Habitats were defined on the basis of the sampled habitat (impoundment bottom, impoundment nearshore, fish pass) and impoundment section characterised by the abiotic conditions (surface water temperature and average current velocity) (Section 3.1). Based on the longitudinal changes in the measured environmental data, the impoundment was divided into an upper section (imp1) upstream of Krško NPP (length 5.6 km), and a lower section (imp2) downstream of the NPP (length 7.0 km). A total of five habitats were distinguished: imp1 bottom, imp2 bottom, imp1 nearshore, imp2 nearshore, and the fish pass. Prior to the analysis, the absolute abundance data (electrofishing in the fish pass) and the catch per unit effort data (bottom trawl, HS-PASE in the nearshore) were reduced to relative abundance, as different methods were used to sample fish in the different habitats. Relative abundances were expressed as the percentage of individuals of each fish species caught in the selected habitat. In addition, the distributions of fish size classes were compared among the sampled habitats. A non-parametric Kruskal-Wallis test with Dunn’s post-hoc tests were applied to detect significant (p < 0.05) differences in the length distribution of species between sampled habitats; Bonferroni correction (α = 0.05/n, where n is the number of tests) was considered for multiple testing.
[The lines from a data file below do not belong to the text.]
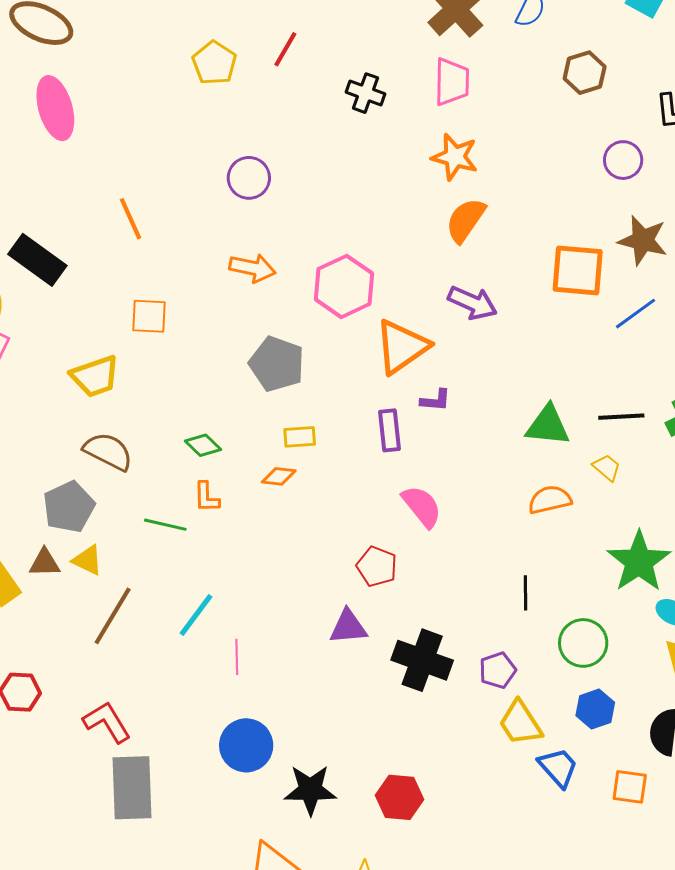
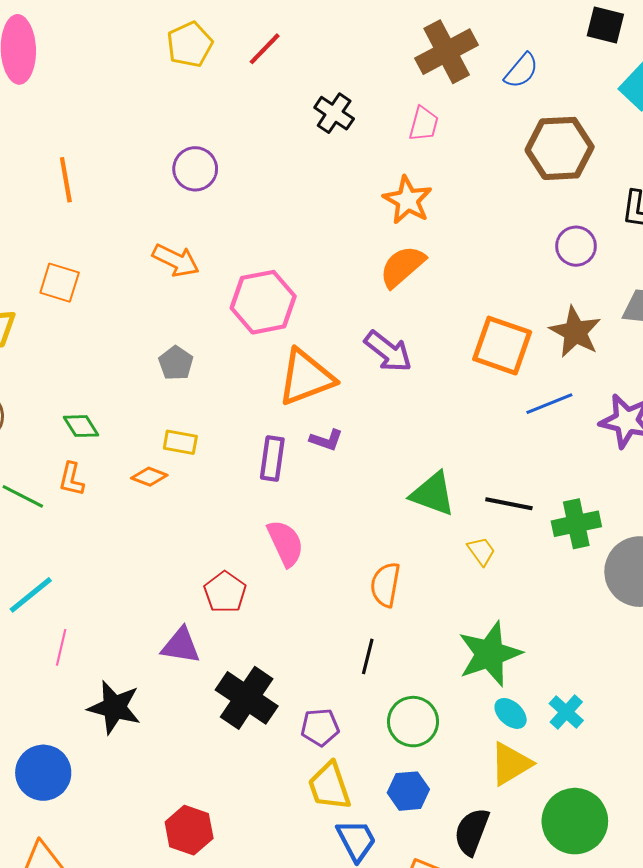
brown hexagon: (585, 73) -> (560, 148), size x1.5
pink trapezoid: (452, 82) -> (424, 124), size x0.7
gray pentagon: (277, 364) -> (176, 363), size x0.6
orange semicircle: (550, 500) -> (385, 585), moved, turned -81
blue circle: (246, 745) -> (43, 773), moved
black star: (310, 790) -> (114, 707), moved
The fish relative abundance data were analysed using non-metric multidimensional scaling (NMS, based on the Bray-Curtis similarity measure) to examine the relatedness of fish communities between habitats. In NMS, the stress value reflects how well the ordination summarises the observed distances between samples. As the stress values were below 0.2, a solution in two-dimensional space was chosen [40]. The NMS analyses were carried out using the statistical programme PAST 2.5 [41].

3. Results

3.1. Environmental Conditions

Under normal HPP operating conditions, the average flow velocity along the impoundment decreased due to both increasing depth and width of the impoundment downstream (Figure 4). Downstream of the Krško NPP, the average current velocity was below 0.1 m/s, as the water depth was more than 8 m and increased further downstream. The combination of the measured abiotic parameters shows a clear differentiation between the upstream and downstream sections of the impoundment. The surface water temperature measured in the impoundment at end of June 2022 during the fish sampling increased downstream and fluctuated by more than 10 °C between imp1 (22.4 °C) and imp2 (33.4 °C) (Figure 4). However, the measurements of surface water temperatures were carried out on the days when the highest water temperatures were measured in the Sava River downstream of Brežice HPP in 2022 (Figure 3). In the June-July period of 2023, a similar pattern of water temperature distribution was observed with the highest water temperatures at the end of June in the fish pass, influenced by the surface water in imp2 (Figure 5). However, in the fish pass, the temperature fluctuated between 15 °C and 26 °C, which was much lower than measured in June 2022. Lower average and maximum values in 2023 were observed also downstream of Brežice HPP (Figure 3). Some higher values (up to 30 °C) were also recorded, but these were due to the sensors not being submerged as there were blockages in the tributary causing the water level to drop sharply (Figure 6). Inflow blockages caused by macrophytes and other plant debris occurred regularly, leading to significant fluctuations in the water level in the technical part of the fishway with a range of >1.5 m (Figure 6). In order to maintain water flow to the fish pass, blockages had to be cleared regularly. Measurements of the flow velocities in the depth profiles of the river-like side channel showed variability in the average (0.11 to 0.34 m/s) and maximum (0.50–0.83 m/s) flow velocities, at a discharge of 0.58 m³/s. Thus, diverse fish mesohabitats were present within the near-natural side channel, which was taken into account in the fish pass electrofishing.

3.2. Fish Composition

A total of 30 fish species were recorded in five sampled habitats (

Table 3. Relative abundance (%) of fish species collected in the Brežice HPP system in the sampled habitats. imp1—upper part of the impoundment, imp2—lower part of the impoundment, x—species recorded in the fish pass using video surveillance only and therefore not enumerated.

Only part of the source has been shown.